– Эй, Златовласка, – позвал Большой Эл. – Мистер Лео ищет тебя.
Питер подскочил с ящика с луком, на котором он сидел, наспех запихивая последний кусок мяса в рот. Независимо от того, что теперь он ел довольно мало, он не мог отказаться от гамбургеров; и ему повезло, потому что Большой Эл целыми днями лепил, как конвейерная линия, для него котлеты. «После того что с тобой сделали нацисты, на тебе мяса не больше, чем на цыплячьем крылышке! Мы тебя немного откормим».
Лео обнаружил Питера в углу и поманил к себе.
– Паренек, – сказал он, – пойдем со мной.
Он повел Питера из окутанной паром кухни через заднюю часть ресторана в свой крошечный кабинет. В этой комнате тоже было жарко: забранный черной проволокой вентилятор шуршал календарем с красоткой, пряча и открывая Мисс Сентябрь 1945, словно играл с ней в «Кто там?», но практически не разгонял спертый воздух.

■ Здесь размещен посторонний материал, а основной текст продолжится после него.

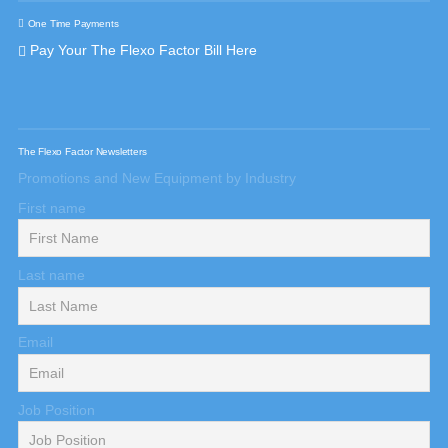
One Time Payments
Pay Your The Flexo Factor Bill Here
The Flexo Factor Newsletters
Promotions and New Equipment by Industry
First name
Last name
Email
Job Position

Лео сел на край своего стола и грустно посмотрел на Питера, который сжал кулаки и боролся с соблазном встать по стойке смирно. Он жалел, что хотя бы не снял передник, покрытый пятнами кетчупа и соуса «Тысяча островов».

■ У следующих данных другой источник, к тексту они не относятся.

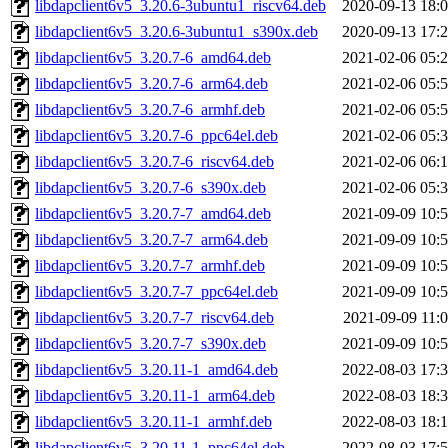
libdapclient6v5_3.20.6-3ubuntu1_riscv64.deb
2020-09-13 18:
libdapclient6v5_3.20.6-3ubuntu1_s390x.deb
2020-09-13 17:
libdapclient6v5_3.20.7-6_amd64.deb
2021-02-06 05:
libdapclient6v5_3.20.7-6_arm64.deb
2021-02-06 05:
libdapclient6v5_3.20.7-6_armhf.deb
2021-02-06 05:
libdapclient6v5_3.20.7-6_ppc64el.deb
2021-02-06 05:
libdapclient6v5_3.20.7-6_riscv64.deb
2021-02-06 06:
libdapclient6v5_3.20.7-6_s390x.deb
2021-02-06 05:
libdapclient6v5_3.20.7-7_amd64.deb
2021-09-09 10:
libdapclient6v5_3.20.7-7_arm64.deb
2021-09-09 10:
libdapclient6v5_3.20.7-7_armhf.deb
2021-09-09 10:
libdapclient6v5_3.20.7-7_ppc64el.deb
2021-09-09 10:
libdapclient6v5_3.20.7-7_riscv64.deb
2021-09-09 11:
libdapclient6v5_3.20.7-7_s390x.deb
2021-09-09 10:
libdapclient6v5_3.20.11-1_amd64.deb
2022-08-03 17:
libdapclient6v5_3.20.11-1_arm64.deb
2022-08-03 18:
libdapclient6v5_3.20.11-1_armhf.deb
2022-08-03 18:
libdapclient6v5_3.20.11-1_ppc64el.deb
2022-08-03 17: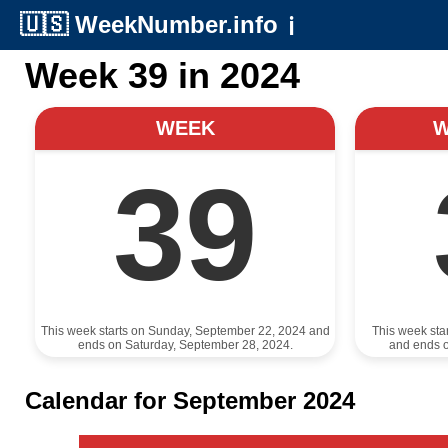
🇺🇸
WeekNumber.info
ℹ️
Week 39 in 2024
WEEK
39
This week starts on Sunday, September 22, 2024 and
This week sta
ends on Saturday, September 28, 2024.
and ends 
Calendar for September 2024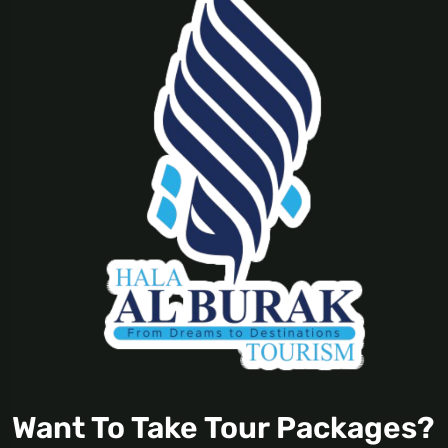
Want To Take Tour Packages?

– Паренек, – проговорил Лео, – нам придется с тобой расстаться.
С минуту Питер не мог осмыслить услышанное. Он крутил сказанное в голове и так и эдак – расстаться? Остаться? – а в это время в его голове мелькал образ тянущейся к нему белой на зимнем солнце руки его дочери – Джинджер, а не Виви, – на платформе сортировочной станции Грюнвальда.
– Прошу прощения, – наконец произнес Питер. – Я не уверен, что понял.
Лео указал на руку Питера.
– Это из-за нее. Посетителям она не нравится. Они чувствуют себя неуютно.
– Ach, – начал он по-немецки, но тут же поправился, – а, вот оно что.
Он вспомнил, как вчера на его татуировку смотрела женщина – Doppelgänger его матери, и тут же опустил рукав, чтобы спрятать ее – зеленую метку, похожую на укус очень маленького зверька.
– Извините, Лео, – проговорил он. – У меня смена еще не началась, но… я буду аккуратнее. Я буду носить рубашку вот так… видите?
– Хотел бы я, чтобы было все так просто, паренек, – покачал головой Лео, – но это место не для тебя. Если бы дело было только в той, вчерашней, даме, но я не впервые слышу эту жалобу. Многие наши посетители говорили, что у них портится аппетит. Из-за того, что они думают об этом… ну… пока едят.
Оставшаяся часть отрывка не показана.